The forceful detention of migrants in the Laval facility, operated by the CBSA, is in violation of international law and is just another iteration of colonial state violence. Furthermore, the CBSA has no institutional oversight, meaning the agency is free to treat migrants as it wishes without repercussions. This lack of accountability is endemic to the immigration bureaucracy, and both federal and provincial governments who partake in these practices, such as Ontario, must take responsibility for their complicity in human rights abuses. Quebec must end its contract with the CBSA, close all migrant detention centres, and end the illegal and horrifying incarceration of innocent migrants.

Canada, much like the United States, has a shameful legacy of forcing migrants and refugees into detention centres. Canada’s government has never shied away from kidnapping minors, separating families, and attempting to rid their population of those considered a risk to the white status quo. Canadian history is scored with violence, from internment camps for Italian-Canadians and for Japanese-Canadians during World War II, to residential schools for Indigenous children. The Canadian government has long operated a brutal border regime on land unceded by its native inhabitants. No one is illegal on stolen land, and for the state to presume otherwise is ardent proof that Canada’s white supremacist project has continued into the 21st century. 

Beyond detention centres, the immigration process is inherently racist and elitist, especially when it comes to Quebec. Language and value tests, established to filter out anyone who does not fit the white Francophone ideal, are just another rendition of the exclusionary vision of a Great White North. The hypocrisy of the state is further exemplified by the admission of immigrants accepted into higher-education institutions, while also luring working-class immigrants to strengthen Canada’s declining workforce, only to illegally incarcerate many upon arrival. It is painfully ironic to see Canada claim that its doors are open while subjecting many to inhumane conditions and upholding a hostile assimilation system once immigrants settle. If Canada wants to truly embody the values of benevolence and multiculturalism it purports to have, this country must abolish the current immigration system and its violent border regime. 

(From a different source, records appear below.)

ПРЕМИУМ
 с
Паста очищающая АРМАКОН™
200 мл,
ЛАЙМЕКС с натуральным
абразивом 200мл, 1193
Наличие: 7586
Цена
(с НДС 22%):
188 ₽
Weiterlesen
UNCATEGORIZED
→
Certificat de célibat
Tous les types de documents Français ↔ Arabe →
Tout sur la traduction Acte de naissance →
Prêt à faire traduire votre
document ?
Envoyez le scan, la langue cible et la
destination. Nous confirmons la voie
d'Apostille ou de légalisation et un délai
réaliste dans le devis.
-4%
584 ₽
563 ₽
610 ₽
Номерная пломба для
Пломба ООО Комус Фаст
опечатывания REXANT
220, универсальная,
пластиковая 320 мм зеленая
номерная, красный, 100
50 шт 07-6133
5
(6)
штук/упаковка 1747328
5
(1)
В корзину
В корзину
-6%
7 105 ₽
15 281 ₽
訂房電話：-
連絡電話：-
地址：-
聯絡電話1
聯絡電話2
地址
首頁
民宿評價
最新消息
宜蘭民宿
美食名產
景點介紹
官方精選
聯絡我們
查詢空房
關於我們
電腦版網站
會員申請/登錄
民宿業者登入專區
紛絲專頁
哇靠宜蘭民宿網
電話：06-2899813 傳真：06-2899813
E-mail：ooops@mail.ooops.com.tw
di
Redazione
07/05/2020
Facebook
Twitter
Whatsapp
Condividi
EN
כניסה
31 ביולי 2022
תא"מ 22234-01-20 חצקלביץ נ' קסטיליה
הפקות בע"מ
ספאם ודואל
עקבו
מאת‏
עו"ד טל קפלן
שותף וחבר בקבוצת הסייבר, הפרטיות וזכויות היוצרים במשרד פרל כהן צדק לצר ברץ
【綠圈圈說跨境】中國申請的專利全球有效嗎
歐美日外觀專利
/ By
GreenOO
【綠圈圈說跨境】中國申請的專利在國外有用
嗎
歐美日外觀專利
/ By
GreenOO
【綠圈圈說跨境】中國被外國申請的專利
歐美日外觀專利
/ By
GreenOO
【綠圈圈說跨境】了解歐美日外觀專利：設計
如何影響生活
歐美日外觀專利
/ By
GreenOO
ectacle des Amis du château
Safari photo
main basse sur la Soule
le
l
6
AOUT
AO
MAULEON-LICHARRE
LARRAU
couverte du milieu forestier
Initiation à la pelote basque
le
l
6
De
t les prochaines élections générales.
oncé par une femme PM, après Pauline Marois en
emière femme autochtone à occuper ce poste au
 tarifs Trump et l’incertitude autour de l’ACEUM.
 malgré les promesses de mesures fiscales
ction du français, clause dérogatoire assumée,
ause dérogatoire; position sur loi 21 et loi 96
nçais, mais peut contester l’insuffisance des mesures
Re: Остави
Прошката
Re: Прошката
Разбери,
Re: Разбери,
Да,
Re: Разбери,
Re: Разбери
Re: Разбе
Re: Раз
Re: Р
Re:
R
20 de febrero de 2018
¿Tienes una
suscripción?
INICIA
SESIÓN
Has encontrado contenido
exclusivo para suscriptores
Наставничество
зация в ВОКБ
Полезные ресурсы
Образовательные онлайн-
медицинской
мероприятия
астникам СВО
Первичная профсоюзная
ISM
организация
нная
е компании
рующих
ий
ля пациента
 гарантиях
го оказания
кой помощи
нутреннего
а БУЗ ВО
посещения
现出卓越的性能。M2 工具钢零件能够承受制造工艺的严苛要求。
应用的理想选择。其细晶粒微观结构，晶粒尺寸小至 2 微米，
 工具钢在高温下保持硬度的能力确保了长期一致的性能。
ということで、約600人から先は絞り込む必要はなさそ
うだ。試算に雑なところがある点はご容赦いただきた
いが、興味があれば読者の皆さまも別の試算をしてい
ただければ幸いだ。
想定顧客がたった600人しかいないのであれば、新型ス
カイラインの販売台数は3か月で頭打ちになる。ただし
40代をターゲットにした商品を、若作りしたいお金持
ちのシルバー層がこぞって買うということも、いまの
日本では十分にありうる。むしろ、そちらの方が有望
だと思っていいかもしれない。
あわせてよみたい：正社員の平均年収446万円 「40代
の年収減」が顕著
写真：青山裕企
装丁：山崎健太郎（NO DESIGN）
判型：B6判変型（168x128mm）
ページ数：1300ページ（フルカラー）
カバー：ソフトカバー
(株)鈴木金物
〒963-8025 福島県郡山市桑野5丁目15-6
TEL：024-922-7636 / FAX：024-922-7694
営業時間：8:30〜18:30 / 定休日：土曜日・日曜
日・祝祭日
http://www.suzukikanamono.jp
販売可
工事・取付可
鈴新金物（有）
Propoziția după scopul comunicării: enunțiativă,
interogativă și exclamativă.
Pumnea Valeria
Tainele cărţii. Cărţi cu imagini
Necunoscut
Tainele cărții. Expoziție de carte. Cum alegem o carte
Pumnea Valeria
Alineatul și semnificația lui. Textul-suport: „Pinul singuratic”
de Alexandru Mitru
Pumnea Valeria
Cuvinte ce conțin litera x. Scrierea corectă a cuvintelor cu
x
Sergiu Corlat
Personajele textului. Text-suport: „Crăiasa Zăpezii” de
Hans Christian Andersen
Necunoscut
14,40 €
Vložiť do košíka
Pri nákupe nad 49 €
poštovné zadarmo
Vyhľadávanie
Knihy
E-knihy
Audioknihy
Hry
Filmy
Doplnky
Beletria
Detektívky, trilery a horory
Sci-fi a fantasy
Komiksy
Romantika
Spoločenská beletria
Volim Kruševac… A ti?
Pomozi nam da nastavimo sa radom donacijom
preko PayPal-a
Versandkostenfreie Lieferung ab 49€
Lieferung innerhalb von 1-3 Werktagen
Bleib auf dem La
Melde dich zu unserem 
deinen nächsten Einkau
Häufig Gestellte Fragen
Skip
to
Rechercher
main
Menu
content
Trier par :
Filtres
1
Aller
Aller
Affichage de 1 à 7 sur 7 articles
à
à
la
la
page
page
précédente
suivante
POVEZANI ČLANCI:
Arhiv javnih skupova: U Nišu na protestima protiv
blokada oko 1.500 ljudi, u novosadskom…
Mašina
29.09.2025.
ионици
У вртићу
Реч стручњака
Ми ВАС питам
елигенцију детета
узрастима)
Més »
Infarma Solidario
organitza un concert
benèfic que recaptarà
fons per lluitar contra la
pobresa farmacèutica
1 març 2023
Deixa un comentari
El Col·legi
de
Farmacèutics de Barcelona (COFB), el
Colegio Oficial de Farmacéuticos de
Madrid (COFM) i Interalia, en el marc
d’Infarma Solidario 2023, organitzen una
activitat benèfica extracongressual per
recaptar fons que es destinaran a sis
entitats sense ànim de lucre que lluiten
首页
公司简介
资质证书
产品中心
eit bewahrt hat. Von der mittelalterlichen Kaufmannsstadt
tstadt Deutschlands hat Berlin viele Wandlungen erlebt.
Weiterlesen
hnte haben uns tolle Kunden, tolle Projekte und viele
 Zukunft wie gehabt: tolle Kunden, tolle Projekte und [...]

Simple calls to reform the immigration process fail to recognize the true harm inflicted by the CBSA, provincial jails, and detention centres. The illegal incarceration of Black and brown migrants cannot be addressed by simply installing better plumbing in prisons or building shiny new centres. Canadian society must move past reform and fervently support prison abolition. Black American abolitionists like Angela Davis have spoken about how deeply ingrained the carceral system is in society. Abolition prompts imagination, and to envision a just world in an environment so hostile towards Black and brown lives is an act of resistance.

The government-led mission to cover up the reality of migrant prisons must not prevent the media, universities, and students from looking beyond Canada’s front of multiculturalism. Universities like McGill have a duty to inform students about the world that surrounds them, and ultimately, to hold provincial bodies accountable. Furthermore, students at McGill have the responsibility to question their positionality in Canadian society and to participate in the abolitionist movement. Not all immigrants are treated equally, and part of the path to abolition is acknowledging the ways in which the state attempts to build a national identity through eugenicist practices. The future of Quebec and Canada must be non-carceral, and it depends on the immediate decriminalization of immigration and the razing of migrant prisons.